Elections are gruelling beasts. The build up to polling day is typically protracted, divisive and generally hard to escape! The day of an election is no less intense with endlessly repetitive speculations and relatively pointless predictions.

It can be hard not to get caught up in it all and find yourself constantly checking polls and social media. And if you’re anything like me on election night, you’ll find the anxiety of ‘not knowing’ unbearable and instead of getting a good night’s sleep you catnap between checking the BBC website on your phone and watching the live analysis on BBC news (apparently other news channels and outlets are available)!

It’s a slippery slope; you start thinking you’ll just try and catch the exit poll before heading to bed. Struggling to drift off you take a quick gander to see if the first constituency has been declared yet. It hasn’t, but you might as well wait a little longer as it can’t be long now. And catching that first declaration is like popping open a tube of pringles or a pack of Jaffa Cakes (for clarification I haven’t been paid to mention these brands! :D).  At this point, only the most disciplined of minds can  back out and as the sun comes up you kick yourself for so foolishly riding that limbo train between sleep and election night fever!

Inevitably, the following days are fuelled with mixed feelings and reflections. Coming down from the electrioneering rollercoaster while contemplating the impact of all those future pledges and promises can take its toll.

However people voted, election result day can be quite an overwhelming experience. Like many, over the years I’ve personally experienced the hope, disappointment and excitement at elections and I also know how important it is to step away from that bubble from time to time. So here’s some of my own quick tips to stop yourself getting tsunami’d in a post-election hangover…

1. Get Some Fresh Air

Toddler walking on sandy beach

Getting outdoors really is the the first and most vital step to escaping your election hangover. It will break the cycle and move you towards brighter and lighter thoughts.

2. Experience Nature

Funny deer portrait black and white

Find some green space and look for some wildlife. There is something so reassuring about observing the ignorance and possiby contempt that nature exhibits opposite the whims and woes of homo sapiens. There is a calming continuity, a sense that while some things change, other things continue as they did yesterday and the day before.

Experiencing nature has become something I try to make part of my daily routine even if it’s just for 5 minutes.

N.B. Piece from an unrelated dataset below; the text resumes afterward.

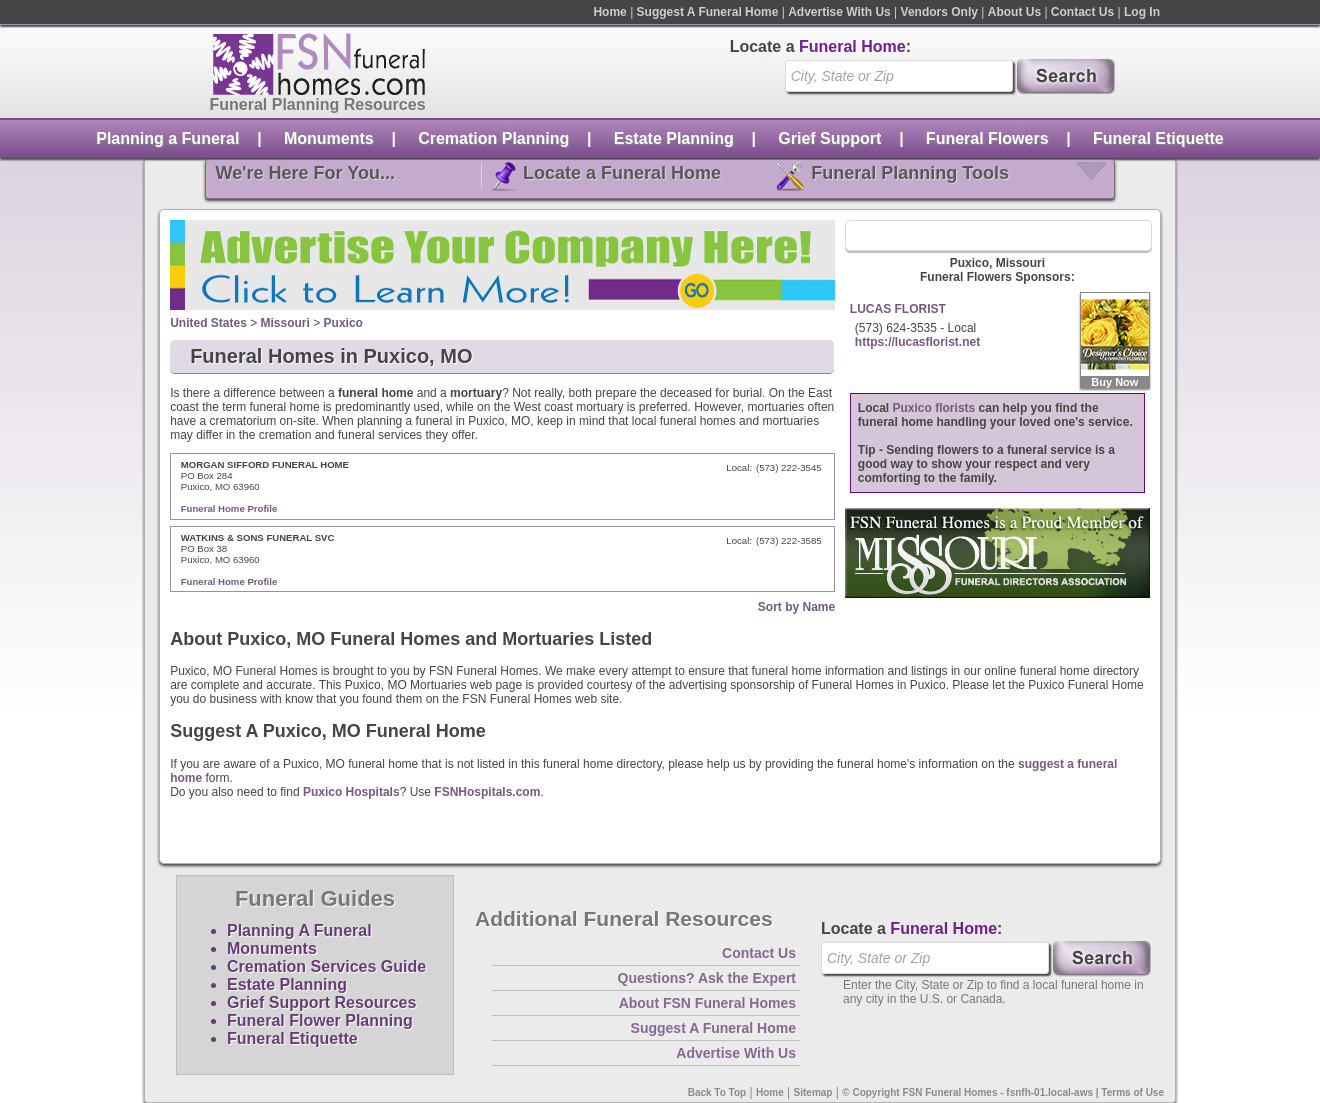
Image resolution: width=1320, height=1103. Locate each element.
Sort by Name (796, 607)
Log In (1142, 12)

Today I watched a kestrel hunting over the verges of the A65, redwings scoffing berries by the train station and a minuscule goldcrest foraging in a town centre shrub no more than a metre away from me. Magical!

3. Find some water

Gordale Scar, Malham

We can’t live without water, so our instinctive appreciation and reverence for it should come as no surprise. This very fact also means that none of us are usually very far from it. Be it a reservoir or a river they are the lifeblood of civilisation. The fluidity and ever-changing character of water is something that can soothe and heal the soul.

Get Connected

There has been and is many moments when I want to hide myself from the world and all the people in it. Yet, those moments when I find myself reluctantly and unavoidably in the presence of someone can be the most powerful. Just the simplest of greetings, a nod, a shrug can start a profound process of healing.

Media and social media make it too easy to patronise, vilify and dehumanise both groups and individuals. And when we get in those little bubbles it’s easy for us to fall into the same trap. Forced face-to-face connections shatter that illusion.

People of all backgrounds, beliefs and political persuasions can and do share a love of nature and the outdoors, maybe that’s where we should all look to start the healing?